Cass uses data from $22 billion in annual freight transactions processed by its information processing division to create the index. The data comes from a Cass client base of 350 large shippers.
ATA Chief Economist Bob Costello said the gains aren’t as healthy as in 2013, but they are more broad.
“While the year-to-date improvement is running behind last year’s robust 6.3% increase, gains this year are more broad-based,” Costello said in the ATA report. “It isn’t just heavy freight for sectors like tank truck and flatbed from energy and housing that are improving this year. Now, generic dry van trailer freight is doing better as well, which wasn’t the case in 2013. This is a good sign for the economy."

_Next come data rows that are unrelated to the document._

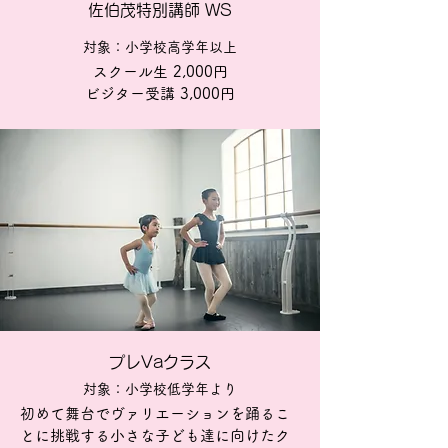
佐伯茂特別講師 WS
対象：小学校高学年以上
スクール生 2,000円
ビジター受講 3,000円
プレVaクラス
対象：小学校低学年より
初めて舞台でヴァリエーションを踊るこ
とに挑戦する小さな子ども達に向けたク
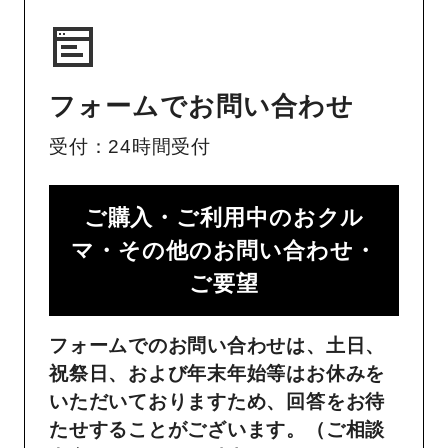
フォームでお問い合わせ
受付：24時間受付
ご購入・ご利用中のおクル
マ・その他のお問い合わせ・
ご要望​
フォームでのお問い合わせは、土日、
祝祭日、および年末年始等はお休みを
いただいておりますため、回答をお待
たせすることがございます。（ご相談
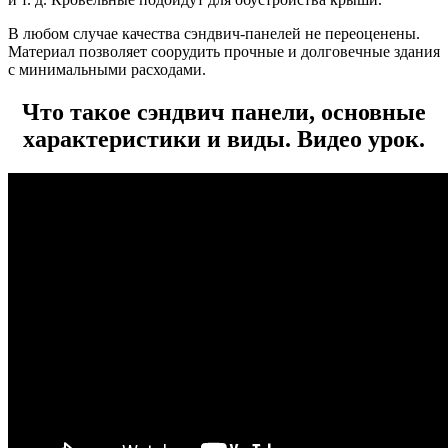
В любом случае качества сэндвич-панелей не переоценены.
Материал позволяет соорудить прочные и долговечные здания
с минимальными расходами.
Что такое сэндвич панели, основные
характеристики и виды. Видео урок.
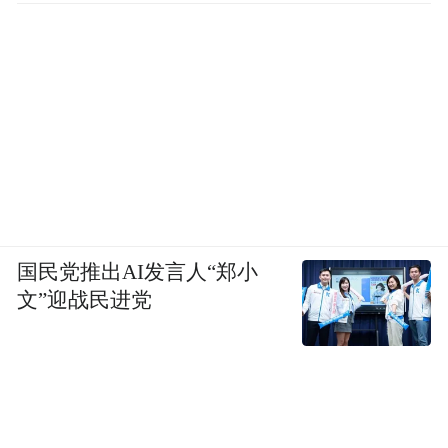
国民党推出AI发言人“郑小
文”迎战民进党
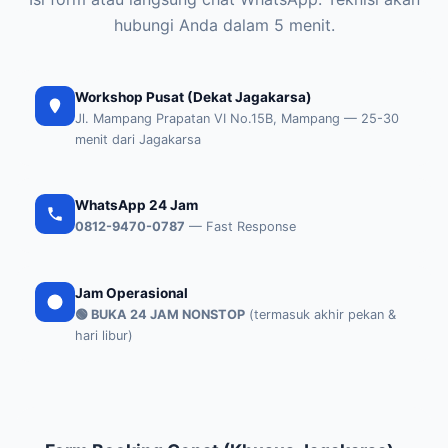
hubungi Anda dalam 5 menit.
Workshop Pusat (Dekat Jagakarsa)
Jl. Mampang Prapatan VI No.15B, Mampang — 25-30
menit dari Jagakarsa
WhatsApp 24 Jam
0812-9470-0787
— Fast Response
Jam Operasional
🟢 BUKA 24 JAM NONSTOP
(termasuk akhir pekan &
hari libur)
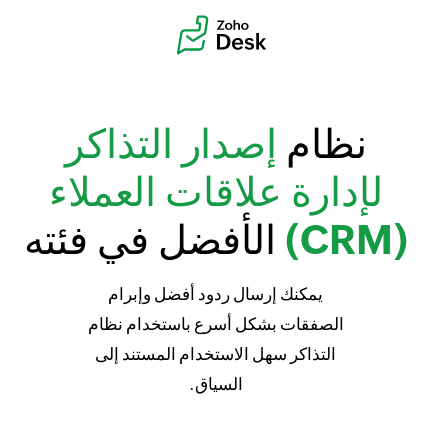
نظام
إصدار التذاكر
لإدارة علاقات العملاء
(CRM)
الأفضل في فئته
يمكنك إرسال ردود أفضل وإبرام
الصفقات بشكل أسرع باستخدام نظام
التذاكر سهل الاستخدام المستند إلى
السياق.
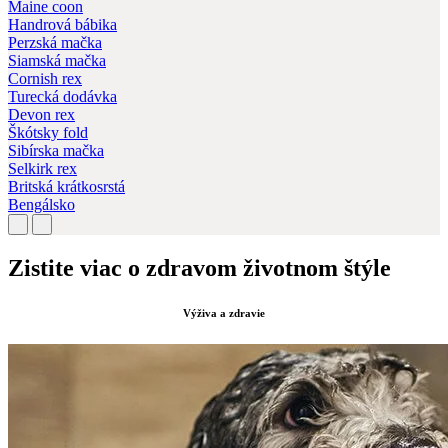
Maine coon
Handrová bábika
Perzská mačka
Siamská mačka
Cornish rex
Turecká dodávka
Devon rex
Škótsky fold
Sibírska mačka
Selkirk rex
Britská krátkosrstá
Bengálsko
Zistite viac o zdravom životnom štýle
Výživa a zdravie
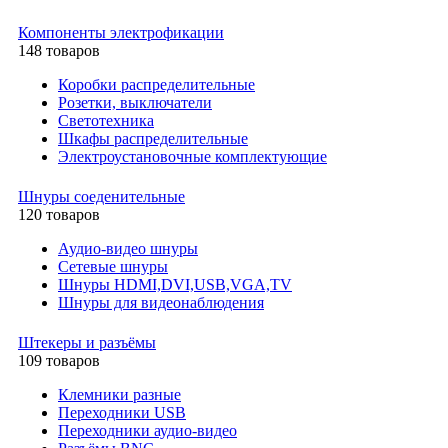
Компоненты электрофикации
148 товаров
Коробки распределительные
Розетки, выключатели
Светотехника
Шкафы распределительные
Электроустановочные комплектующие
Шнуры соеденительные
120 товаров
Аудио-видео шнуры
Сетевые шнуры
Шнуры HDMI,DVI,USB,VGA,TV
Шнуры для видеонаблюдения
Штекеры и разъёмы
109 товаров
Клемники разные
Переходники USB
Переходники аудио-видео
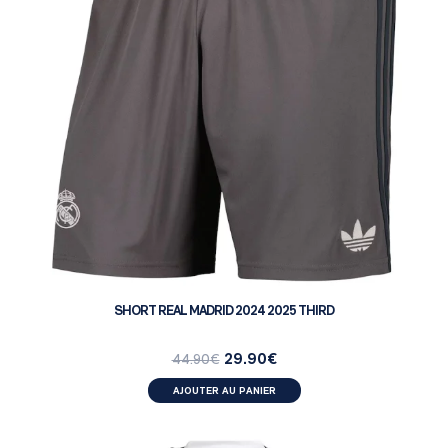
SHORT REAL MADRID 2024 2025 THIRD
29.90
€
44.90
€
AJOUTER AU PANIER
FEMMES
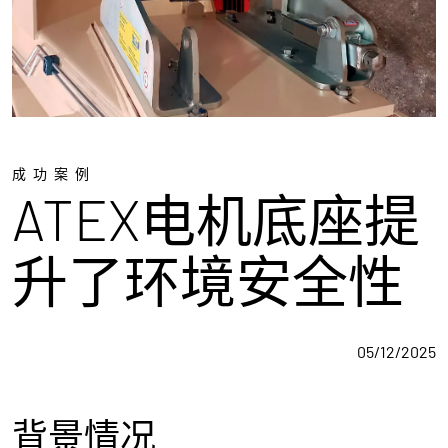
成功案例
ATEX电机底座提
升了环境安全性
05/12/2025
背景情况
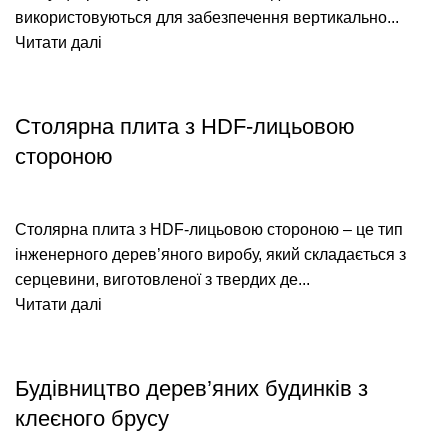
використовуються для забезпечення вертикально...
Читати далі
СУЧАСНІ ТЕХНОЛОГІЇ БУДІВНИЦТВА
Столярна плита з HDF-лицьовою
стороною
Столярна плита з HDF-лицьовою стороною – це тип
інженерного дерев’яного виробу, який складається з
серцевини, виготовленої з твердих де...
Читати далі
СУЧАСНІ ТЕХНОЛОГІЇ БУДІВНИЦТВА
Будівництво дерев’яних будинків з
клеєного брусу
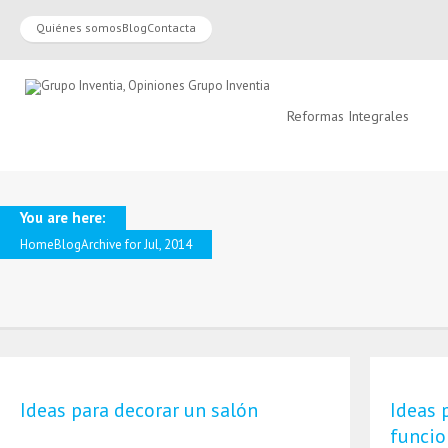
Quiénes somos
Blog
Contacta
Reformas Integrales
You are here:
Home
Blog
Archive for Jul, 2014
Ideas para decorar un salón
Ideas 
funcio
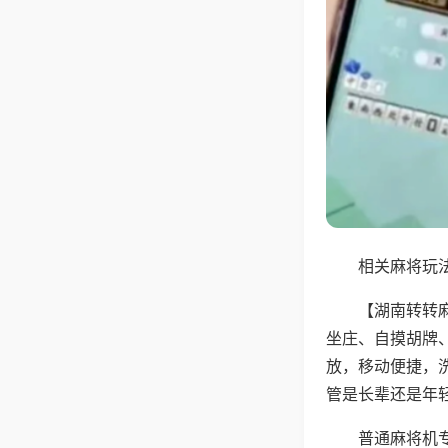
相关麻将玩法
【湖南转转
坐庄、自摸胡牌
放，移动便捷，
管是长辈还是年
普通麻将机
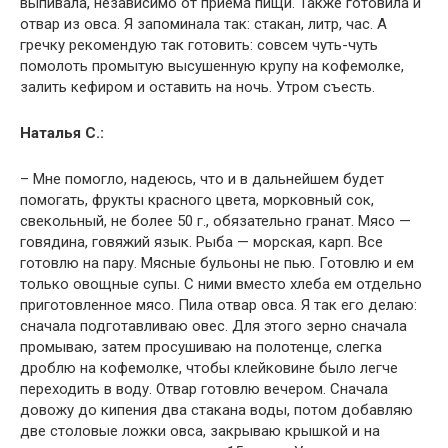
выпивала, независимо от приема пищи. Также готовила и
отвар из овса. Я запоминала так: стакан, литр, час. А
гречку рекомендую так готовить: совсем чуть-чуть
помолоть промытую высушенную крупу на кофемолке,
залить кефиром и оставить на ночь. Утром съесть.
Наталья С.:
– Мне помогло, надеюсь, что и в дальнейшем будет
помогать, фрукты красного цвета, морковный сок,
свекольный, не более 50 г., обязательно гранат. Мясо —
говядина, говяжий язык. Рыба — морская, карп. Все
готовлю на пару. Мясные бульоны не пью. Готовлю и ем
только овощные супы. С ними вместо хлеба ем отдельно
приготовленное мясо. Пила отвар овса. Я так его делаю:
сначала подготавливаю овес. Для этого зерно сначала
промываю, затем просушиваю на полотенце, слегка
дроблю на кофемолке, чтобы клейковине было легче
переходить в воду. Отвар готовлю вечером. Сначала
довожу до кипения два стакана воды, потом добавляю
две столовые ложки овса, закрываю крышкой и на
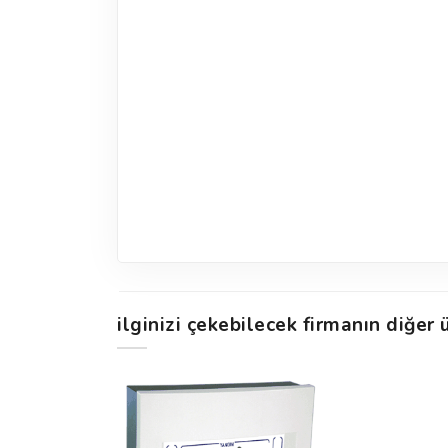
ilginizi çekebilecek firmanın diğer ü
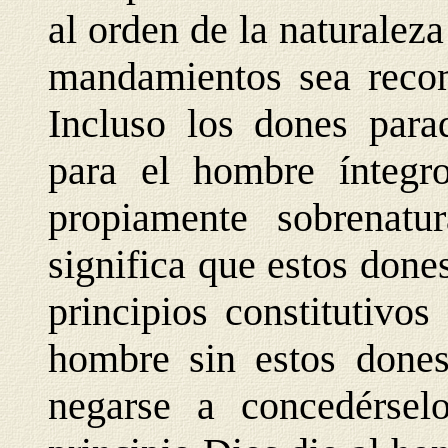
al orden de la naturalez
mandamientos sea recom
Incluso los dones parad
para el hombre íntegr
propiamente sobrenatu
significa que estos done
principios constitutivos
hombre sin estos dones
negarse a concedérsel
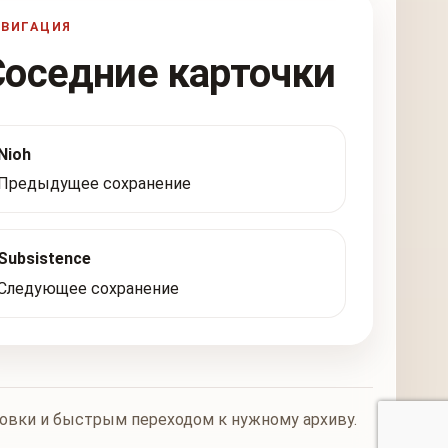
АВИГАЦИЯ
Соседние карточки
Nioh
Предыдущее сохранение
Subsistence
Следующее сохранение
новки и быстрым переходом к нужному архиву.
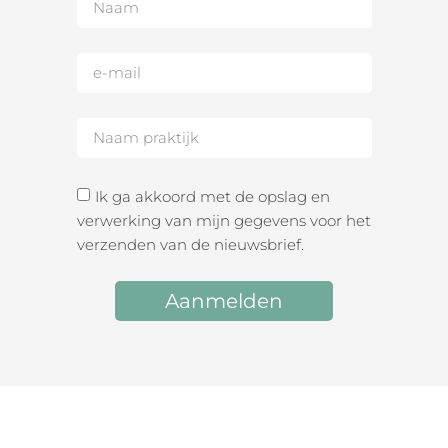
Ik ga akkoord met de opslag en
verwerking van mijn gegevens voor het
verzenden van de nieuwsbrief.
Aanmelden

Trucking serves as a barometer of the U.S. economy, representing 68.5% of tonnage carried by all modes of domestic freight transportation, including manufactured and retail goods, according to the ATA. Trucks hauled 9.4 billion tons of freight in 2012. Motor carriers collected $642.1 billion, or 80.7% of total revenue earned by all transport modes.
Rosalyn Wilson, a supply chain expert and senior business analyst with Vienna, Va.-based Delcan Corp., said May shipments were 3.6% higher than a year ago and 26.4% higher than shipment levels at the end of the 2009 recession.
“The health of the freight market is a very good indicator of the direction in which the economy is moving. All indications point to moderate growth in freight over the next couple of months, which will bode well for the economy in general,” Wilson wrote.
Wilson, who authors the Cass report, said increased activity is creating problems in the shipping industry, which are not helped by new federal hours-of-service rules that reduce the time a driver can be in a truck.
Broadly, the Department of Transportation rules reduce a driver’s average maximum allowable hours of work per week from 82 hours to 70 hours, a 15% reduction. A controversial part of the new rules, which went into effect in July 2013, is the 34-hour restart rule. Officials in the trucking industry have said the rules do nothing to promote safety and instead drive up costs for the industry which are then passed on to consumers.
“Capacity problems are being experienced in both the trucking and the rail industries as volumes grow. The impact of productivity‐reducing truck regulations has exacerbated the driver shortage, further limiting capacity despite the strong growth in the size of the truck fleet in 2014.”
Brad Delco, a transportation industry analyst with Little Rock-based Stephens Inc., also sees positive activity in the sector.
“My sense is freight activity is up 3%, plus or minus 1%,” Costello said in an e-mail interview. He added that industry capacity – number of trucks, trailers, rail cars, etc. – is down between 1.5% and 2%.
Delco estimates that the hours-of-service rules have a negative 2%-3% capacity impact “for those carriers that actually follow the rules.”
The Cass index included the following details about overall economic health.
• Although the performance of the economy was very weak overall, freight continued to gain momentum and accelerated in the second quarter.
• The downward revision in first quarter GDP is not a harbinger of things to come. The bad weather contributed to a substantial drop in business inventories, which is a negative factor for GDP but an overall positive for the economy.
• Retail sales slowed in April, but picked up again in May. Home construction is picking up again now that the weather is better, despite rising mortgage rates.
• The employment picture looks better with a steady increase in jobs creation and a decline in claims for unemployment benefits. In its latest weekly unemployment report, the Labor Department reported that claims for unemployment fell to the lowest level since 2007.